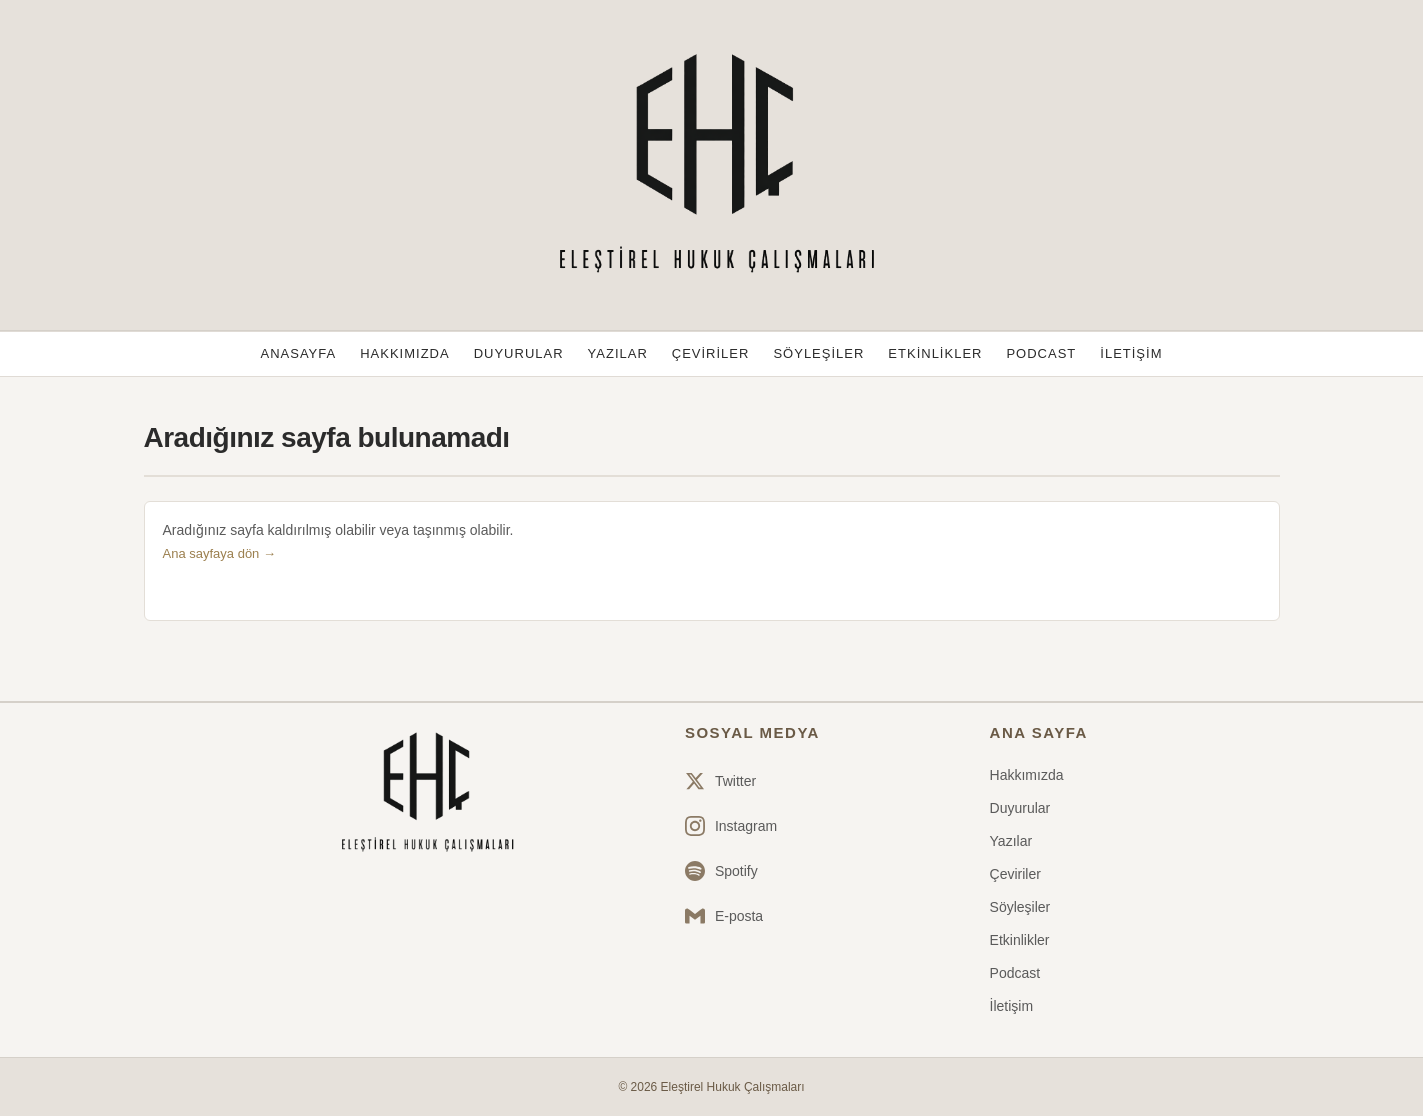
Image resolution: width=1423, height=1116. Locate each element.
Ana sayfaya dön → (219, 553)
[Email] (731, 916)
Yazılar (618, 353)
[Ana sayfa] (425, 793)
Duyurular (519, 353)
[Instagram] (731, 826)
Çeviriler (711, 353)
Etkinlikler (935, 353)
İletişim (1131, 353)
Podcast (1041, 353)
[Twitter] (731, 781)
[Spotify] (731, 871)
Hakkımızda (404, 353)
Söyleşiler (818, 353)
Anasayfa (299, 353)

▸ Work request
When you write out the material, reproduce each line exactly and omit any picture it holds.

▸ Result below
Image resolution: width=1423, height=1116. Locate each element.
Ana sayfaya dön → (219, 553)
[Email] (731, 916)
Yazılar (618, 353)
[Ana sayfa] (425, 793)
Duyurular (519, 353)
[Instagram] (731, 826)
Çeviriler (711, 353)
Etkinlikler (935, 353)
İletişim (1131, 353)
Podcast (1041, 353)
[Twitter] (731, 781)
[Spotify] (731, 871)
Hakkımızda (404, 353)
Söyleşiler (818, 353)
Anasayfa (299, 353)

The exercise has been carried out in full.